[Records from a data collection]
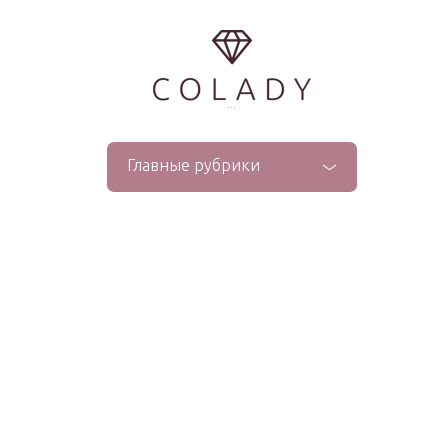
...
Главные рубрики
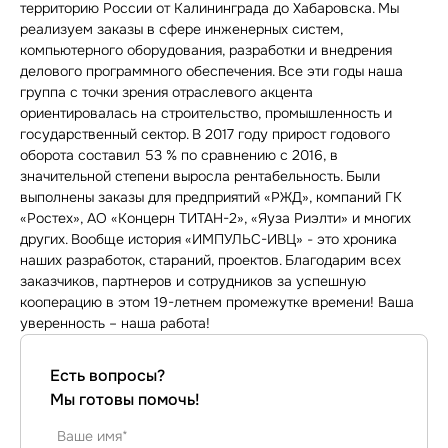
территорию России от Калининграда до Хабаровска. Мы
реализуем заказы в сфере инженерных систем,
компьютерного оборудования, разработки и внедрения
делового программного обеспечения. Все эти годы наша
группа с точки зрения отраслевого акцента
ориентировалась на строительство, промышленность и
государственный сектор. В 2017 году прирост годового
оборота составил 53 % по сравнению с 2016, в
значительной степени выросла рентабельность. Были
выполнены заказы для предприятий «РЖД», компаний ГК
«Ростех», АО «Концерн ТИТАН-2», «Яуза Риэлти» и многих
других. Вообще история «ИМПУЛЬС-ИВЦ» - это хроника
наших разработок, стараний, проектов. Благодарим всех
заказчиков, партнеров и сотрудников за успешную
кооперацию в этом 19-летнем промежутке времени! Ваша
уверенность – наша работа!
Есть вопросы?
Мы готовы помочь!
---
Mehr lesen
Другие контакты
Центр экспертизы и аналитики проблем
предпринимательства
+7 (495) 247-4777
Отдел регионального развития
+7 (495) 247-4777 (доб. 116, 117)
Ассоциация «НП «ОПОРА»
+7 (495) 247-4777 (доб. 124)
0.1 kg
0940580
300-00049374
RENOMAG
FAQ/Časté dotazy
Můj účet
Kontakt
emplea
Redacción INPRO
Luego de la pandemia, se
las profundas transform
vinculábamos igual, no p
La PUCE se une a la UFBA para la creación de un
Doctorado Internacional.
--
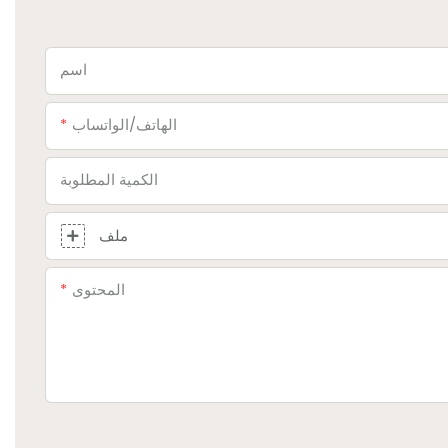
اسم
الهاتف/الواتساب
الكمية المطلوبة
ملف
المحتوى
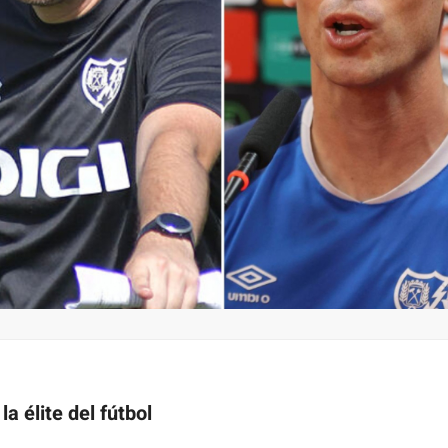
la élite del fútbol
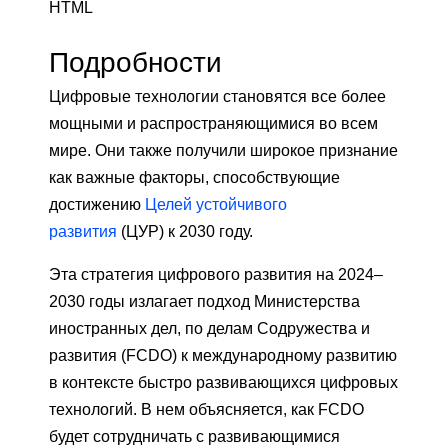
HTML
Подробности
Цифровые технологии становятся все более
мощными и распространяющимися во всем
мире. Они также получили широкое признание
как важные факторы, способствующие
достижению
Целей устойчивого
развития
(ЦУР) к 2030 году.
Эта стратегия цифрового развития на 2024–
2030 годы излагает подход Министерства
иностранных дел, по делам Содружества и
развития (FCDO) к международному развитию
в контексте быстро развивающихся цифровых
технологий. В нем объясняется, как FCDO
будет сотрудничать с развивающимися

• Task statement
Copy out every line above where "развития" is present.

• Your response
Отдел регионального развития
развития
Эта стратегия цифрового развития на 2024–
развития (FCDO) к международному развитию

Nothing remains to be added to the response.